Placental transfer of NMDA receptor autoantibodies impairs correlated network activity by affecting GABAergic neurotransmission

IgG autoantibodies against the GluN1 (NR1) subunit of NMDA receptors underlie the most common form of autoimmune encephalitis, but they are also found in asymptomatic individuals with a reported seroprevalence of up to 1%. Maternal NR1 autoantibodies may actively cross the placenta during pregnancy, reaching the developing brain through the immature blood-brain barrier. However, to what extent prenatal exposure to NR1 autoantibodies influences neuronal circuit maturation remains elusive. We address this question in hippocampal area CA1 using a murine passive-transfer model, in which human monoclonal NR1 or non-reactive isotype-matched control autoantibodies are intraperitoneally administered to pregnant dams. At birth, NR1 autoantibodies are found in a puncta-like pattern mainly in distal dendritic layers. Electrophysiological recordings reveal a selective impairment of GABAergic transmission in CA1 pyramidal cells, while glutamatergic signaling remains unaffected.
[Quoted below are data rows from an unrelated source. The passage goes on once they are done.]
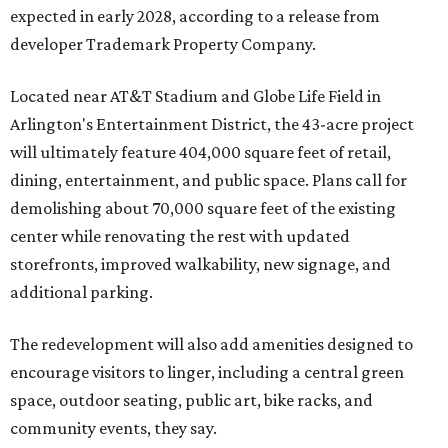
expected in early 2028, according to a release from
developer Trademark Property Company.
Located near AT&T Stadium and Globe Life Field in
Arlington's Entertainment District, the 43-acre project
will ultimately feature 404,000 square feet of retail,
dining, entertainment, and public space. Plans call for
demolishing about 70,000 square feet of the existing
center while renovating the rest with updated
storefronts, improved walkability, new signage, and
additional parking.
The redevelopment will also add amenities designed to
encourage visitors to linger, including a central green
space, outdoor seating, public art, bike racks, and
community events, they say.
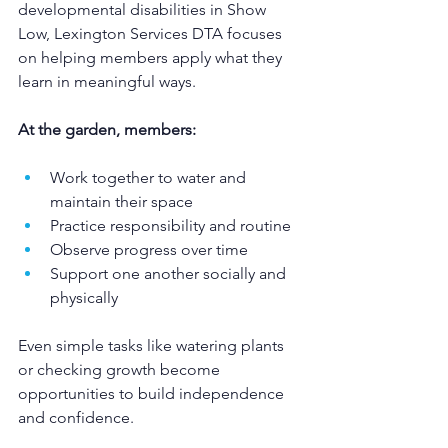
developmental disabilities in Show 
Low, Lexington Services DTA focuses 
on helping members apply what they 
learn in meaningful ways.
At the garden, members:
Work together to water and 
maintain their space
Practice responsibility and routine
Observe progress over time
Support one another socially and 
physically
Even simple tasks like watering plants 
or checking growth become 
opportunities to build independence 
and confidence.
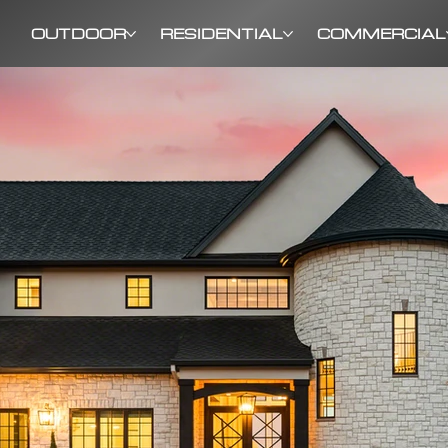
OUTDOOR
RESIDENTIAL
COMMERCIAL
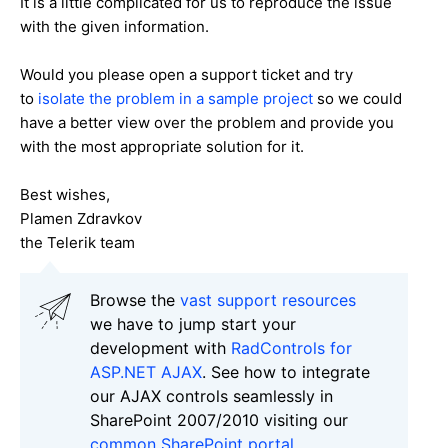
It is a little complicated for us to reproduce the issue
with the given information.
Would you please open a support ticket and try
to
isolate the problem in a sample project
so we could
have a better view over the problem and provide you
with the most appropriate solution for it.
Best wishes,
Plamen Zdravkov
the Telerik team
Browse the
vast support resources
we have to jump start your
development with
RadControls for
ASP.NET AJAX
. See how to integrate
our AJAX controls seamlessly in
SharePoint 2007/2010 visiting our
common SharePoint portal
.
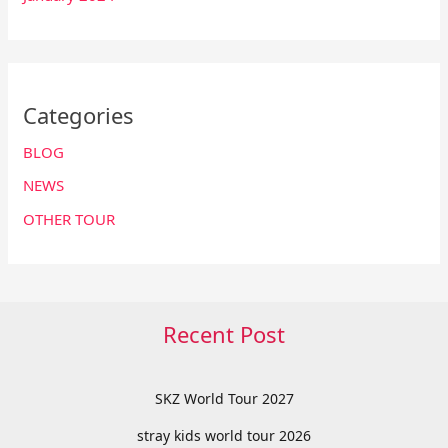
Categories
BLOG
NEWS
OTHER TOUR
Recent Post
SKZ World Tour 2027
stray kids world tour 2026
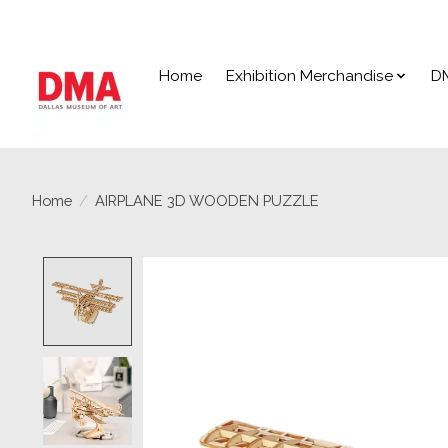
Home
Exhibition Merchandise
D
Home
/
AIRPLANE 3D WOODEN PUZZLE
Product image slideshow Items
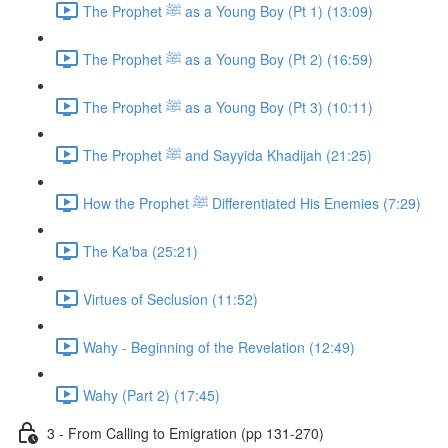
The Prophet ﷺ as a Young Boy (Pt 1) (13:09)
The Prophet ﷺ as a Young Boy (Pt 2) (16:59)
The Prophet ﷺ as a Young Boy (Pt 3) (10:11)
The Prophet ﷺ and Sayyida Khadijah (21:25)
How the Prophet ﷺ Differentiated His Enemies (7:29)
The Ka'ba (25:21)
Virtues of Seclusion (11:52)
Wahy - Beginning of the Revelation (12:49)
Wahy (Part 2) (17:45)
3 - From Calling to Emigration (pp 131-270)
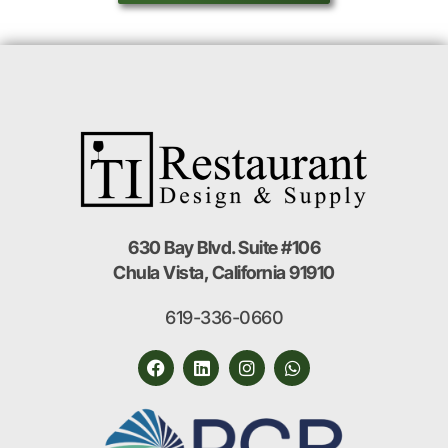
630 Bay Blvd. Suite #106
Chula Vista, California 91910
619-336-0660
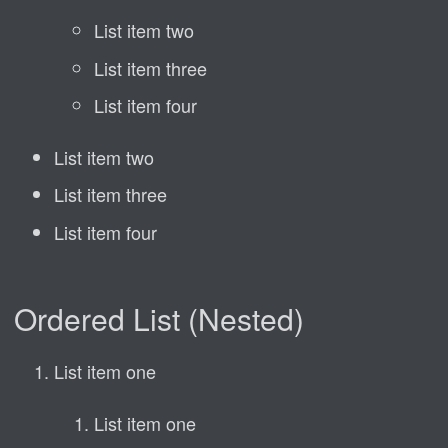
List item two
List item three
List item four
List item two
List item three
List item four
Ordered List (Nested)
List item one
List item one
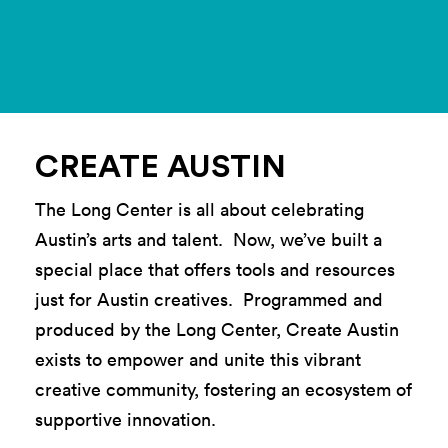
CREATE AUSTIN
The Long Center is all about celebrating
Austin’s arts and talent. Now, we’ve built a
special place that offers tools and resources
just for Austin creatives. Programmed and
produced by the Long Center, Create Austin
exists to empower and unite this vibrant
creative community, fostering an ecosystem of
supportive innovation.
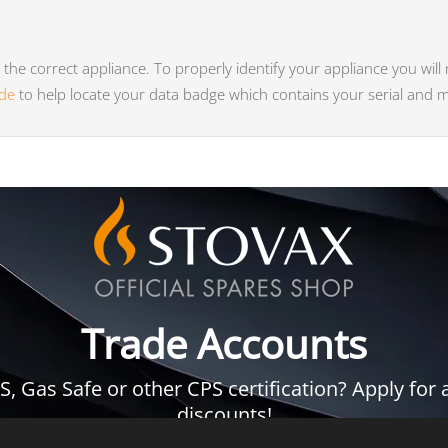
he correct appliance. To properly identify your appliance you will
ide
to help locate your data badge which contains your serial and
Trade Accounts
 Gas Safe or other CPS certification? Apply for a
discounts!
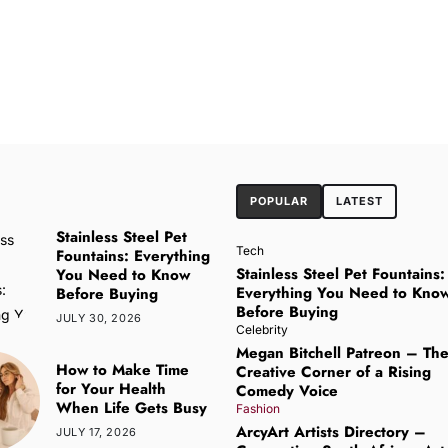
POPULAR
LATEST
Stainless Steel Pet
Tech
Fountains: Everything
Stainless Steel Pet Fountains:
You Need to Know
Everything You Need to Kno
Before Buying
Before Buying
JULY 30, 2026
Celebrity
Megan Bitchell Patreon – Th
How to Make Time
Creative Corner of a Rising
for Your Health
Comedy Voice
When Life Gets Busy
Fashion
ArcyArt Artists Directory –
JULY 17, 2026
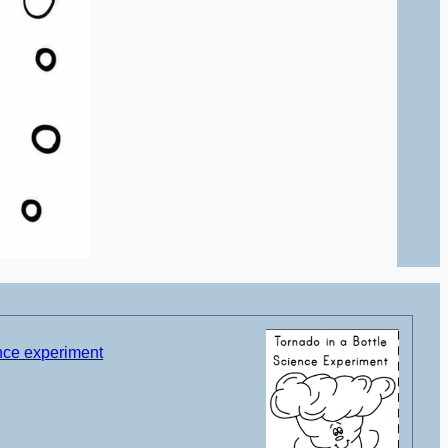
ence experiment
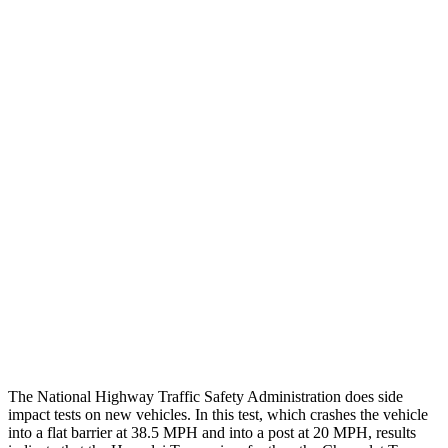
Chest Rating
GOOD
GOOD
Thigh/hip Rating
GOOD
GOOD
Leg/foot Rating
GOOD
GOOD
Restraints
GOOD
GOOD
Rear Passenger Injury Measures
Head/Neck Rating
ACCEPTABLE
POOR
Chest Rating
GOOD
MARGINAL
Thigh Rating
GOOD
GOOD
The National Highway Traffic Safety Administration does side
impact tests on new vehicles. In this test, which crashes the vehicle
into a flat barrier at 38.5 MPH and into a post at 20 MPH, results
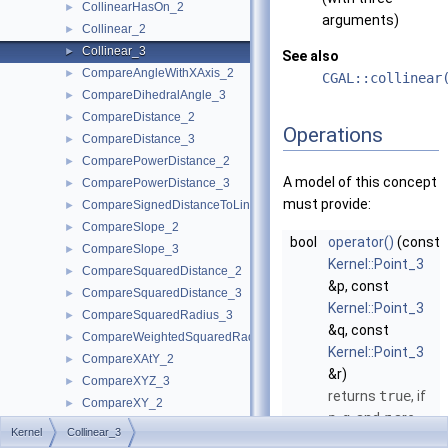
CollinearHasOn_2
►
arguments)
Collinear_2
►
Collinear_3
►
See also
CompareAngleWithXAxis_2
►
CGAL::collinear
CompareDihedralAngle_3
►
CompareDistance_2
►
Operations
CompareDistance_3
►
ComparePowerDistance_2
►
A model of this concept
ComparePowerDistance_3
►
must provide:
CompareSignedDistanceToLine_2
►
CompareSlope_2
►
bool
operator()
(const
CompareSlope_3
►
Kernel::Point_3
CompareSquaredDistance_2
►
&p, const
CompareSquaredDistance_3
►
Kernel::Point_3
CompareSquaredRadius_3
►
&q, const
CompareWeightedSquaredRadius_3
►
Kernel::Point_3
CompareXAtY_2
►
&r)
CompareXYZ_3
►
returns
true
, if
CompareXY_2
►
p
,
q
, and
r
are
CompareXY_3
►
Kernel
Collinear_3
collinear.
CompareX_2
►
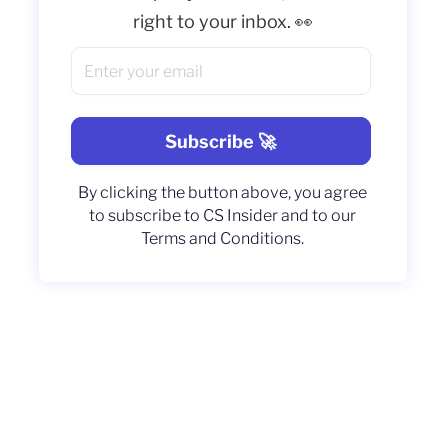
right to your inbox. 👀
By clicking the button above, you agree
to subscribe to CS Insider and to our
Terms and Conditions.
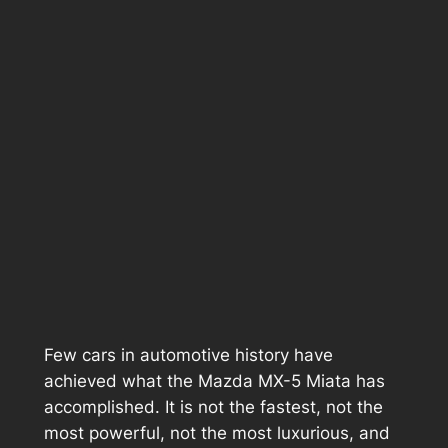
Few cars in automotive history have
achieved what the Mazda MX-5 Miata has
accomplished. It is not the fastest, not the
most powerful, not the most luxurious, and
At the circuit level, placentally transferred NR1 autoantibodies profoundly attenuate spontaneous synchronized activity in CA1. We reconcile these experimental findings using a dynamic systems modeling approach. Collectively, our study demonstrates that placentally transferred NR1 autoantibodies impair hippocampal circuit development in vivo, pointing to a novel and potentially important mechanism of neurodevelopmental disease.